Malek Looney’s knees shook as he stood in line with other “American Idol” hopefuls on a brisk Sunday morning in downtown Kansas City.

“I’m just shaking, not because I’m nervous to sing, but more because it’s like that feeling you get when you’re so close to something that you wanted for so long,” said the 19-year-old Kansas City, North, resident.

”You’re like anxious about it, but you’re also thinking like, ‘Calm down. Don’t mess it up. You got it. Just do this.’”

Looney was among several hundred in their teens and 20s who flocked to Barney Allis Plaza Sunday to show judges they had the talent to compete on the next season of “American Idol.”

Hopefuls started gathering as early as 5 a.m. to be among the first in line for the auditions that began at 9 a.m. At one point, the line of singers stretched from 12th and Wyandotte streets all the way to the parking entrance on Central Street.

The show, which first aired in 2002, is scheduled to begin its next season on ABC later this year with celebrity judges Luke Bryan, Katy Perry and Lionel Richie, according to the network. Ryan Seacrest will return as host.

Temperatures in the low 50s had singers huddled up in blankets or bundled up in jackets. Some singers clutched their own guitars.

“My nerves are like antsy,” Looney said. “But I’m also very content … knowing that I finally have the courage to do something like this.”

While waiting in line, Looney soon found himself playing with a group of other musicians, including 21-year-old twins Dustin and Casey Aschinger from St. Louis.

“We love singing,” said Dustin Aschinger.

Which immediately drew a response from his brother.

“Oh, come on, you sound so boring,” Casey said. “We’re going to rock this joint out.”

Waiting in line to perform can make you a bit nervous, but you get more energized as more people join, Dustin said.

“Once you start singing with everyone, it’s like you really don’t care anymore about the competition,” Casey said.

The twins tried out last year, but learned American Idol doesn’t allow duets. They are trying out separately this year.

“We will see how that works out,” Dustin said.

This wasn’t the first time that Jay Sol, 27, of Kansas City, auditioned for American Idol either. Her first audition was in 2008.

“I always took their notes and came back the next year harder and harder,” she said. “It does take quite a while to come into your own.”

Sarah-Rae Austin, 27, of Kansas City, and Joylynn Smith, 17, of Preston, Mo, were among the first in line, arriving about 5 a.m.

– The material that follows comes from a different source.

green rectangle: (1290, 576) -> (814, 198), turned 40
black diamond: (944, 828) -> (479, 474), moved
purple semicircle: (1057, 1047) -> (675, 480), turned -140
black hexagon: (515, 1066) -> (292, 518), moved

The two strangers bonded as they waited in line for their audition.

“We’ve just been talking about how to calm our nerves and get past the anxiety,” Austin said. “We’ve been practicing breathing techniques to calm the nerves and relax the minds.”

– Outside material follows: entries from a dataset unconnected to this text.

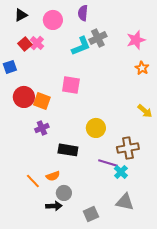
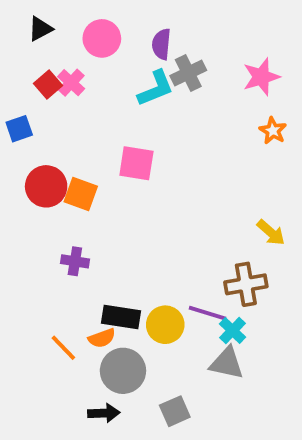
purple semicircle: (83, 13) -> (161, 44), moved
yellow arrow: (145, 111) -> (271, 232), moved
purple cross: (42, 128) -> (75, 261), moved, turned 32
yellow circle: (96, 128) -> (165, 325), moved
black rectangle: (68, 150) -> (121, 317), moved
gray circle: (64, 193) -> (123, 371), size x1.5
gray triangle: (125, 202) -> (227, 363), moved
black arrow: (54, 206) -> (104, 413), moved

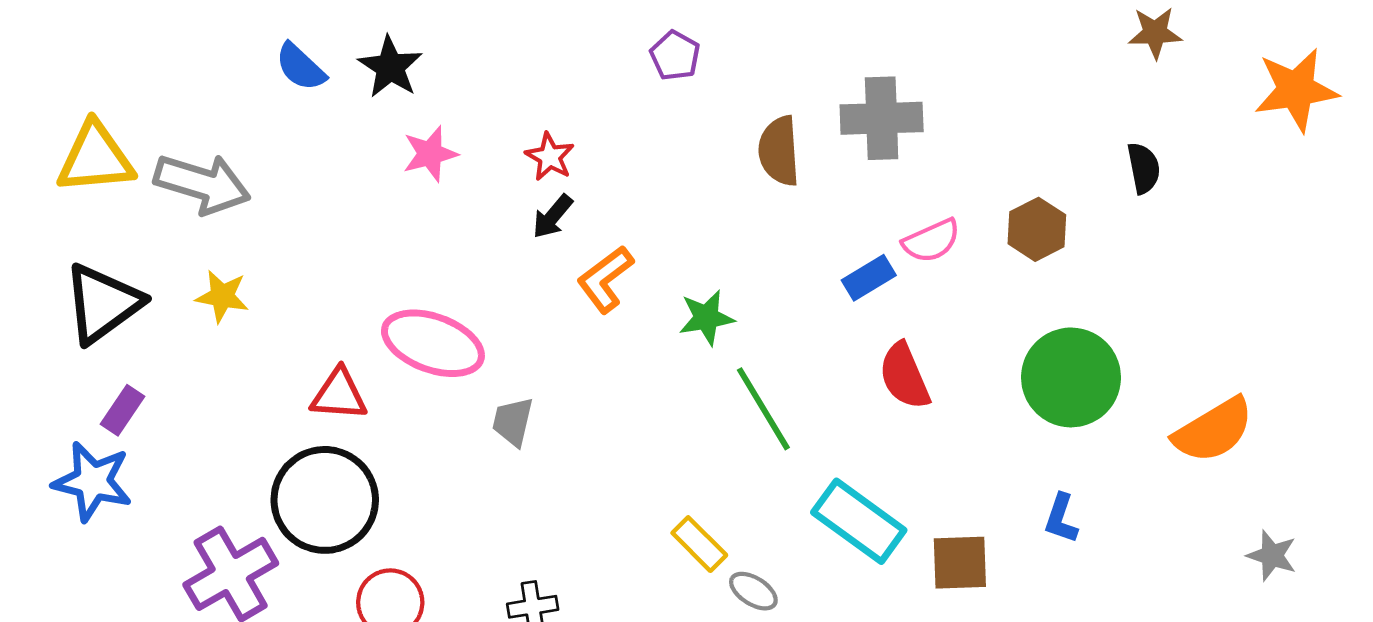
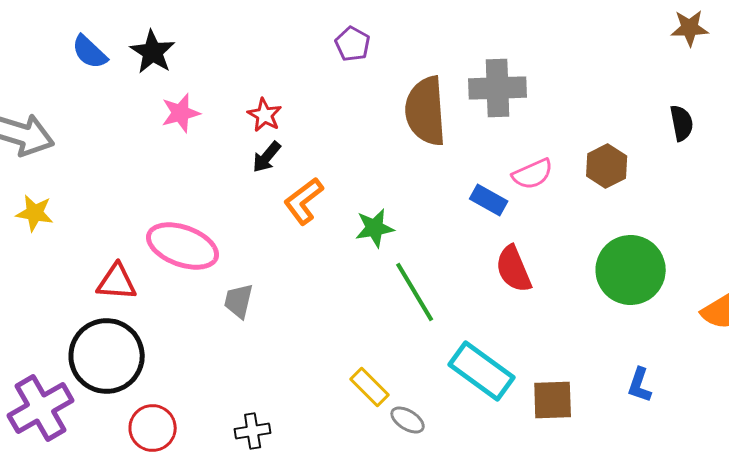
brown semicircle: (779, 151) -> (426, 111), size x1.4
blue rectangle: (869, 278) -> (489, 200), turned 60
blue L-shape: (1061, 518) -> (640, 385), moved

“It’s helping,” said Smith.

Unfortunately for the two newfound friends, their auditions didn’t go as well as they had hoped.

“We didn’t get the call back,” Austin said.

They didn’t have enough stage presence, they were told.

“I feel really good about it,” Austin said. “I’m glad I came out here. This was my last chance to do it and I’ve been hearing my whole life you need to audition for American Idol. I can say I finally did it.”